Hem teori hem pratik icin su an Dunya uzerindeki en onemli perdesiz bascilarindan biri olan Steve Bailey’nin egitim videolarina bir goz atabilirsin:
http://youtu.be/irBtrsPjRbA
Arkadaslar hosbulduk ! Yaziya verdiginiz olumlu tepkiler icin cok tesekkur ederim. Basci arkadaslar akillarina takilab en ufak soruyu bile sormaktan cekinmesin, olumune tartisiriz burada :D
Abi müthiş yazı,basla hiçbir alakam olmamasına rağmen bi’ aydınlanma geldi bişeyler oldu.
Ulan gitarımdan tiksindim birden ahaha. Mükemmel hazırlanmış gerçekten, tebrikler. Bas çalmasam da ilgiyle okudum.
What can i say sometayms. Diğer arkadaşların da dediği gibi güpgüzel yazı. PA’daki kendini yenileme, yeniden işleme de çohzel. Bugün siteye ilk kez girdim ve yeniliklerle karşılaştım, bu da çohzel.
Güzel bir yazı olmuş. Eğer bu format devam edecekse; az çok davula vurmuşluğu olan biri olarak, Batuhan Bekmen’in yazısını merakla bekleyişe geçiyorum.
bu arada bas gitarı uzaktan seven ne çok insan varmış. benim sorum basit; bence en iyi bas gitar markası warwick, sence de öyle mi?
20.08.2013
@Exorsexist, Warwick kesinlikle en iyi bas gitar firmalarindan biri. Metalciler Warwick cok seviyor, cunku cok agir agaclar kullaniyorlar dolayisiyla cok koyu ve guclu tonlari olan baslar ortaya cikiyor.
DrAQA demiş ya yukarıda “Bas gitar çalan biri olsaydım mutluluktan ne yapacağımı şaşırırdım sanırım” diye, 1de okudum yazıyı öğlen, 12 saattir elim ayağıma dolandı. Bas gitar çalan bir insanım, çok yetenekli olmasam hatta çok fazla çalış(a)masam da delicesine seviyorum bas gitarı. Yani biri bir albüm kritiğinde veya yorumunda “…-… arası bas yürüyüşüne hastayım” yazsa o adam sempatim artar, müziğe bakışına daha bi saygı duyarım. Bas gitar benim kesinlikle bir tutkum ama yine kesinlikle göründüğünden, duyulduğundan çok çok az kişi için böylesine seviliyor olduğunu bildiğim bir enstrüman. Yani gitar çalmayı beceremediğinden bas gitar çalan basçılar, gitarda attığı soloyu eline pena alıp basta atan gitaristler asla bizim durumumuzu anlayamayacaklardır bence. Bu bir görev bilinci gibi aslında. Siz grubun bir köşesinde duruyor ve ritmi istediğiniz yöne çekebiliyor, grubun sound’unun sağlamlığını beton gibi örüyor iken sizi duymayan, duymaya çalışmayan insanların karşınızda veya yanınızda olduğunu bilmek ama bu saçmalık içerisinde dahi tek bir nota, vuruş dahi kaçırmadan kendinizi enstrümanınıza daha yakın hissetmek, onu bir parçanız haline getirmek gerçekten çok garip ama bir o kadar da güzel bir duygu.

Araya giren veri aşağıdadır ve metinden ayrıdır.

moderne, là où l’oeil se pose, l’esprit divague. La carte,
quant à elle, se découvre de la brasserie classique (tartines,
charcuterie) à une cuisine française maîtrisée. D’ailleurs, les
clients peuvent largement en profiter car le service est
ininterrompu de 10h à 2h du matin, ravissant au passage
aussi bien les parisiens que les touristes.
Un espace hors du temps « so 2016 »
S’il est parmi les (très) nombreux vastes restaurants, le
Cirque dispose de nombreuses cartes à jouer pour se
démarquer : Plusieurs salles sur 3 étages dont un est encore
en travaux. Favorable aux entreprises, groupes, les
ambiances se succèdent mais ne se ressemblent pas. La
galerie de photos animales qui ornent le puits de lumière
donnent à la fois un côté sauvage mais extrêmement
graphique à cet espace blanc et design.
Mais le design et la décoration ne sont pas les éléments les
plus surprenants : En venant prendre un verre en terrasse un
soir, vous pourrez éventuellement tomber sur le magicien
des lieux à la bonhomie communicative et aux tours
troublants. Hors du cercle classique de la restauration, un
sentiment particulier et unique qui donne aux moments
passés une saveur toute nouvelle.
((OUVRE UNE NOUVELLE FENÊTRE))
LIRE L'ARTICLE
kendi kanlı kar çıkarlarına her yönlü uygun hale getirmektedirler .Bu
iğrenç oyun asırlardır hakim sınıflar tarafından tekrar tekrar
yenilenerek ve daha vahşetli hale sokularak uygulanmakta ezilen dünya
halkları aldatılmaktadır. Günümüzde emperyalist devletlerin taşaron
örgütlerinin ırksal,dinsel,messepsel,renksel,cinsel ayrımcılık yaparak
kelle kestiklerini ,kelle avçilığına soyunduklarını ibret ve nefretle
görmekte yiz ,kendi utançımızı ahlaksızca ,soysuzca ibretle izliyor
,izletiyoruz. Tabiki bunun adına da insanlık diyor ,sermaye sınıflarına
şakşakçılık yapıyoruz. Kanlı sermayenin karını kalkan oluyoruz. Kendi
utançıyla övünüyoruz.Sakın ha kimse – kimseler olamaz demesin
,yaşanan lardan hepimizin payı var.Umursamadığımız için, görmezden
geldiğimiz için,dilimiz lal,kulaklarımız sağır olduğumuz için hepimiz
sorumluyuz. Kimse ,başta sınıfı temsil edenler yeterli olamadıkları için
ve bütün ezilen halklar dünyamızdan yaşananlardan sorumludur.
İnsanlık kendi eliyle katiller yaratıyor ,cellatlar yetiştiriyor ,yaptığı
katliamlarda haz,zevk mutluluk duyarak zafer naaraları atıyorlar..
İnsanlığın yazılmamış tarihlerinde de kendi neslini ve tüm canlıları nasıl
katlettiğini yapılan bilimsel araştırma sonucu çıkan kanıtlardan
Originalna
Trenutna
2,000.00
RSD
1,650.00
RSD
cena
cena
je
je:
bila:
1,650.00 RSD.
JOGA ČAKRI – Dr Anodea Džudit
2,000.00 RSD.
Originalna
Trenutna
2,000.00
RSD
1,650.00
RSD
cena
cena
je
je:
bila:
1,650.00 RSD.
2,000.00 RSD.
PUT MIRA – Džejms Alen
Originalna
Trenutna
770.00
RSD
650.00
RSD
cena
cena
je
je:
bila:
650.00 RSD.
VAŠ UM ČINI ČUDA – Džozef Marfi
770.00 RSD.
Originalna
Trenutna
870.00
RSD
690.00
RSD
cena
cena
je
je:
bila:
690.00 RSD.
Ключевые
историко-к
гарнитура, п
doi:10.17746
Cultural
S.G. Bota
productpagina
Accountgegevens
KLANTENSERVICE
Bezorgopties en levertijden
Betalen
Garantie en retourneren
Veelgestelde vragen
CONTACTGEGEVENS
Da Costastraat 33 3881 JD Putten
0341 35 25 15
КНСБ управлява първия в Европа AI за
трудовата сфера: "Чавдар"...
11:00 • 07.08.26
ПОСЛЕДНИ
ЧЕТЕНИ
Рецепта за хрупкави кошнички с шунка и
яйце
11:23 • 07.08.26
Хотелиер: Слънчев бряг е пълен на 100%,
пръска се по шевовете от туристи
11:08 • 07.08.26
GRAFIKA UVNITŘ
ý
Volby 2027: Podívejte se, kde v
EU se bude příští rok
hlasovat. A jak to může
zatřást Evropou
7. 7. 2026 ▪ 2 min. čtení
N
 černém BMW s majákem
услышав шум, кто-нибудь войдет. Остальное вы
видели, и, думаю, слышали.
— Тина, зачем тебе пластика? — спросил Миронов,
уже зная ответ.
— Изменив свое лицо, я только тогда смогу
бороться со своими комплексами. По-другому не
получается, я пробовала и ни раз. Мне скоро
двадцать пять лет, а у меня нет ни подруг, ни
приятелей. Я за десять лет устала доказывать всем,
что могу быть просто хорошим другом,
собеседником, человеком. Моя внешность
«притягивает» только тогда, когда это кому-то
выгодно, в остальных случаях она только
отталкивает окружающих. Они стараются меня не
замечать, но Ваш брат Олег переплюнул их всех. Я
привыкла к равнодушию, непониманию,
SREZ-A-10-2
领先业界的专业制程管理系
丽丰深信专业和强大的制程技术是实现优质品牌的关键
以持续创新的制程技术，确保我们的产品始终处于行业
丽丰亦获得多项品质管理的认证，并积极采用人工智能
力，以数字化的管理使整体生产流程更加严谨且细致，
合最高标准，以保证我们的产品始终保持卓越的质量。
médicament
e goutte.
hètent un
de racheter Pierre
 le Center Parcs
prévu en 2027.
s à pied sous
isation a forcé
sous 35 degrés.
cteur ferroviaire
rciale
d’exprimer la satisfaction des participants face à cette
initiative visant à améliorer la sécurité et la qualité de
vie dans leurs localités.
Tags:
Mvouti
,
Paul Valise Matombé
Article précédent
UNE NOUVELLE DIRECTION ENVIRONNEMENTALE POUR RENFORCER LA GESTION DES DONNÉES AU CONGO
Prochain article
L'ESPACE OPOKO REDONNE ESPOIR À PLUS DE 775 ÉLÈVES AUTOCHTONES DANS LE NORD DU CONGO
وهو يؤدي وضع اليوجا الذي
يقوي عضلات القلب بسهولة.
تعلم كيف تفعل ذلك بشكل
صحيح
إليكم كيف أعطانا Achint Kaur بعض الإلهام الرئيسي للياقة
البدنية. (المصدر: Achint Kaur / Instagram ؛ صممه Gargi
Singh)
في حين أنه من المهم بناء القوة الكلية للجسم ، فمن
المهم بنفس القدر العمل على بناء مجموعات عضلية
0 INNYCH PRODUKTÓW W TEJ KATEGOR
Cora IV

İşin teknik kısmına çok yatkın olmasam da iyi kötü 3 yıldır bas çalan birisi olarak dahi “başlangıç” için önerilerde kendime ait bişeyler buldum. Bunu da yazarın yetkinliğine veriyorum tabii ki.
Öncelikle Kemal abiye ço…ok teşekkür ediyorum bilmem kaçıncı defa daha. Kendisinin coverının altındaki yorumuma verdiği enfes cevaplar dahi ne denli iyi biri olduğunu kafama vura vura hatırlatıyor. O tavsiyeler çerçevesinde şu anda kendimi geliştirmeye çok daha açık ve teknik açıdan çok daha iyi seviyedeyim(eskiye göre, aman diyim) Bas gitar gibi uçsuz bucaksız bir konuda bu denli az kaynak, bu denli düzensiz yapılanmış videolar vs. bulunması insanların enstrümana bakışını soğutmuştur her zaman. Bas gitar içinde geçilmesi gereken çok fazla eşik bulunduran bir enstrüman bence. 4 telli olduğuna alışmak, parmaklarınızın gücünün yetersiz geldiğine bu denli net bir şekilde şahit olmak, parmak mı pena mı kararı, sağ elde parmakla tel geçişleri, 3 ve 4. parmağı işin içine sokmak, gruba girdiğinde en pasif eleman olmak, saçma şakalarla bombalanmak, duyulmayan adamı oynamak zorunda kalmak, yeteneklerinizin çok nadir gün yüzüne çıkması, beste aşamasında “kök nota” basmak zorunda bırakılmak vs vs. Bu denli zor, gerçekten zor durumları tek başına atlatmak hiç de kolay değil, oldukça emek isteyen, gerek fiziksel gerek mental açıdan insanı zorlayan, olgunlaştıran, ona gerçeği gösteren, onun müziğe bakışıyla oynayan konular bunlar. Bu gibi aşamaları yeni başlayan birinin atlaması belirli bir yardım gerektirir elbette, gitar davul gibi “duyulan” enstrümanlarda bu iş oldukça yaygınken bas gitarda bu tarz bir şeyi yapmak, hem de özenle, sorulara yanıt vererek, severek yapmak türk müziğinin geleceği açısından ciddi önem taşıyabilir. Bir enstrümanı düştüğü kuyunun derinliklerinden çıkarıp sahneye koyabilir.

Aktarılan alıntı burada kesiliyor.